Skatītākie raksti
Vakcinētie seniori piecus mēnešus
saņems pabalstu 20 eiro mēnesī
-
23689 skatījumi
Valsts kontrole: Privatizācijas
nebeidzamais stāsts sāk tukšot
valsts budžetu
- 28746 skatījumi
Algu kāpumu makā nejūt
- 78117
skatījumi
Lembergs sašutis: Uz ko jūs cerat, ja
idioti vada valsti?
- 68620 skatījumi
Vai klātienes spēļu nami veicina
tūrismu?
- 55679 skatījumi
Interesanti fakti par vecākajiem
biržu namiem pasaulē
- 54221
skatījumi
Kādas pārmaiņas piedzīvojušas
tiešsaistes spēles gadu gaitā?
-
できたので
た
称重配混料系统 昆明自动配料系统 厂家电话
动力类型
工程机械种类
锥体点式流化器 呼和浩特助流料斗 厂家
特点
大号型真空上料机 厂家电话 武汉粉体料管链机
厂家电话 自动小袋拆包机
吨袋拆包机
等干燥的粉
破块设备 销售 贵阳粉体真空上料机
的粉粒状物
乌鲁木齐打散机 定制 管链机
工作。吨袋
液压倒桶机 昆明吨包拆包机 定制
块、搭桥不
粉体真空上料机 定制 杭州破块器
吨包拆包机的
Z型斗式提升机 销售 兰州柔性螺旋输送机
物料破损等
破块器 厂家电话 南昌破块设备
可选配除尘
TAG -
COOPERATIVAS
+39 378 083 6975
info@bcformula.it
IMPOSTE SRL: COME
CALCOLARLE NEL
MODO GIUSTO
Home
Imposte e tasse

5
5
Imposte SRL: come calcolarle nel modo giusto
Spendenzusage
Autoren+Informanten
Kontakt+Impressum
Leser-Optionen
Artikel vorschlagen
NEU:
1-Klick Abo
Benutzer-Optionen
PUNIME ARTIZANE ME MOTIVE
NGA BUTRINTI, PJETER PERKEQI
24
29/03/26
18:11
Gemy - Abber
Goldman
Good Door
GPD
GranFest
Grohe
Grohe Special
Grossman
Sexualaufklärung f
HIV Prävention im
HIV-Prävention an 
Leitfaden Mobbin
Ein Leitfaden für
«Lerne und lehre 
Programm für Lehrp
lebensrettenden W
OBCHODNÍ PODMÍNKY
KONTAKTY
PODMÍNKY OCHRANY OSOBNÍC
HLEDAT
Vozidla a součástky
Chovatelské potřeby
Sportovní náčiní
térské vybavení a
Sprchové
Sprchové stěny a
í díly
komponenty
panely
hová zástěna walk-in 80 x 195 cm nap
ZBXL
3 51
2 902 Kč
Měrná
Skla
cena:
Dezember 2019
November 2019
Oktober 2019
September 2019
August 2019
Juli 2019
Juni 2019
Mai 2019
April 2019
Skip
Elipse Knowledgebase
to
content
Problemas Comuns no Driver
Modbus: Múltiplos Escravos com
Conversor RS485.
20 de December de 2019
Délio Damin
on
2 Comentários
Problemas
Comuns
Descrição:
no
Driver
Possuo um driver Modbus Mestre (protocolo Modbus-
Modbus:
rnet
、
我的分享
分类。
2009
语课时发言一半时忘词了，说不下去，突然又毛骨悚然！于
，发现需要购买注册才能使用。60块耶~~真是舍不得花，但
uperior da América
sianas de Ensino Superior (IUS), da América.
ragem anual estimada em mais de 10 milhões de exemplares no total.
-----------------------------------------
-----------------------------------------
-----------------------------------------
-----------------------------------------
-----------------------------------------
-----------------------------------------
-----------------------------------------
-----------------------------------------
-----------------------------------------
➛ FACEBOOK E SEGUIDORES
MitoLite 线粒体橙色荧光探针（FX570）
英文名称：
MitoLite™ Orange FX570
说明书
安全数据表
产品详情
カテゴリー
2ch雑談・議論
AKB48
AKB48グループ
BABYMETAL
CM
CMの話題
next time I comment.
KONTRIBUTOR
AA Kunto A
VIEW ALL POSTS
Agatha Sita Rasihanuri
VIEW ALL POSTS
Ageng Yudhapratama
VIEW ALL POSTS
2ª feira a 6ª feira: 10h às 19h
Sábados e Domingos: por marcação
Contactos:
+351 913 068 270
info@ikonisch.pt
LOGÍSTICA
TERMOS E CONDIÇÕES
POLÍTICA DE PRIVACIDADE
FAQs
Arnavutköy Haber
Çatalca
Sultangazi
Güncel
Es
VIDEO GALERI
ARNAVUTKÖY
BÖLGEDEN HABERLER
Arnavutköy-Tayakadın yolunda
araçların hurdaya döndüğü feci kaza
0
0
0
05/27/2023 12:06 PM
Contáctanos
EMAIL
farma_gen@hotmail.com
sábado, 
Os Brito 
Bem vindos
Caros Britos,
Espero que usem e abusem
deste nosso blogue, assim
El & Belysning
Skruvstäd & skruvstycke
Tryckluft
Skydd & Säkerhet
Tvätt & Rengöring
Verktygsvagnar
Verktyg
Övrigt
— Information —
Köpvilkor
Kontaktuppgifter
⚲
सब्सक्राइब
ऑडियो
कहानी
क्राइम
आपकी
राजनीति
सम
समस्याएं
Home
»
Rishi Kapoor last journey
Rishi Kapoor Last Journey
============
#### [About this task]
A word-for-word copy of the data is what should be returned.

#### [Your response]
Skatītākie raksti
Vakcinētie seniori piecus mēnešus
saņems pabalstu 20 eiro mēnesī
-
23689 skatījumi
Valsts kontrole: Privatizācijas
nebeidzamais stāsts sāk tukšot
valsts budžetu
- 28746 skatījumi
Algu kāpumu makā nejūt
- 78117
skatījumi
Lembergs sašutis: Uz ko jūs cerat, ja
idioti vada valsti?
- 68620 skatījumi
Vai klātienes spēļu nami veicina
tūrismu?
- 55679 skatījumi
Interesanti fakti par vecākajiem
biržu namiem pasaulē
- 54221
skatījumi
Kādas pārmaiņas piedzīvojušas
tiešsaistes spēles gadu gaitā?
-
できたので
た
称重配混料系统 昆明自动配料系统 厂家电话
动力类型
工程机械种类
锥体点式流化器 呼和浩特助流料斗 厂家
特点
大号型真空上料机 厂家电话 武汉粉体料管链机
厂家电话 自动小袋拆包机
吨袋拆包机
等干燥的粉
破块设备 销售 贵阳粉体真空上料机
的粉粒状物
乌鲁木齐打散机 定制 管链机
工作。吨袋
液压倒桶机 昆明吨包拆包机 定制
块、搭桥不
粉体真空上料机 定制 杭州破块器
吨包拆包机的
Z型斗式提升机 销售 兰州柔性螺旋输送机
物料破损等
破块器 厂家电话 南昌破块设备
可选配除尘
TAG -
COOPERATIVAS
+39 378 083 6975
info@bcformula.it
IMPOSTE SRL: COME
CALCOLARLE NEL
MODO GIUSTO
Home
Imposte e tasse

5
5
Imposte SRL: come calcolarle nel modo giusto
Spendenzusage
Autoren+Informanten
Kontakt+Impressum
Leser-Optionen
Artikel vorschlagen
NEU:
1-Klick Abo
Benutzer-Optionen
PUNIME ARTIZANE ME MOTIVE
NGA BUTRINTI, PJETER PERKEQI
24
29/03/26
18:11
Gemy - Abber
Goldman
Good Door
GPD
GranFest
Grohe
Grohe Special
Grossman
Sexualaufklärung f
HIV Prävention im
HIV-Prävention an 
Leitfaden Mobbin
Ein Leitfaden für
«Lerne und lehre 
Programm für Lehrp
lebensrettenden W
OBCHODNÍ PODMÍNKY
KONTAKTY
PODMÍNKY OCHRANY OSOBNÍC
HLEDAT
Vozidla a součástky
Chovatelské potřeby
Sportovní náčiní
térské vybavení a
Sprchové
Sprchové stěny a
í díly
komponenty
panely
hová zástěna walk-in 80 x 195 cm nap
ZBXL
3 51
2 902 Kč
Měrná
Skla
cena:
Dezember 2019
November 2019
Oktober 2019
September 2019
August 2019
Juli 2019
Juni 2019
Mai 2019
April 2019
Skip
Elipse Knowledgebase
to
content
Problemas Comuns no Driver
Modbus: Múltiplos Escravos com
Conversor RS485.
20 de December de 2019
Délio Damin
on
2 Comentários
Problemas
Comuns
Descrição:
no
Driver
Possuo um driver Modbus Mestre (protocolo Modbus-
Modbus:
rnet
、
我的分享
分类。
2009
语课时发言一半时忘词了，说不下去，突然又毛骨悚然！于
，发现需要购买注册才能使用。60块耶~~真是舍不得花，但
uperior da América
sianas de Ensino Superior (IUS), da América.
ragem anual estimada em mais de 10 milhões de exemplares no total.
-----------------------------------------
-----------------------------------------
-----------------------------------------
-----------------------------------------
-----------------------------------------
-----------------------------------------
-----------------------------------------
-----------------------------------------
-----------------------------------------
➛ FACEBOOK E SEGUIDORES
MitoLite 线粒体橙色荧光探针（FX570）
英文名称：
MitoLite™ Orange FX570
说明书
安全数据表
产品详情
カテゴリー
2ch雑談・議論
AKB48
AKB48グループ
BABYMETAL
CM
CMの話題
next time I comment.
KONTRIBUTOR
AA Kunto A
VIEW ALL POSTS
Agatha Sita Rasihanuri
VIEW ALL POSTS
Ageng Yudhapratama
VIEW ALL POSTS
2ª feira a 6ª feira: 10h às 19h
Sábados e Domingos: por marcação
Contactos:
+351 913 068 270
info@ikonisch.pt
LOGÍSTICA
TERMOS E CONDIÇÕES
POLÍTICA DE PRIVACIDADE
FAQs
Arnavutköy Haber
Çatalca
Sultangazi
Güncel
Es
VIDEO GALERI
ARNAVUTKÖY
BÖLGEDEN HABERLER
Arnavutköy-Tayakadın yolunda
araçların hurdaya döndüğü feci kaza
0
0
0
05/27/2023 12:06 PM
Contáctanos
EMAIL
farma_gen@hotmail.com
sábado, 
Os Brito 
Bem vindos
Caros Britos,
Espero que usem e abusem
deste nosso blogue, assim
El & Belysning
Skruvstäd & skruvstycke
Tryckluft
Skydd & Säkerhet
Tvätt & Rengöring
Verktygsvagnar
Verktyg
Övrigt
— Information —
Köpvilkor
Kontaktuppgifter
⚲
सब्सक्राइब
ऑडियो
कहानी
क्राइम
आपकी
राजनीति
सम
समस्याएं
Home
»
Rishi Kapoor last journey
Rishi Kapoor Last Journey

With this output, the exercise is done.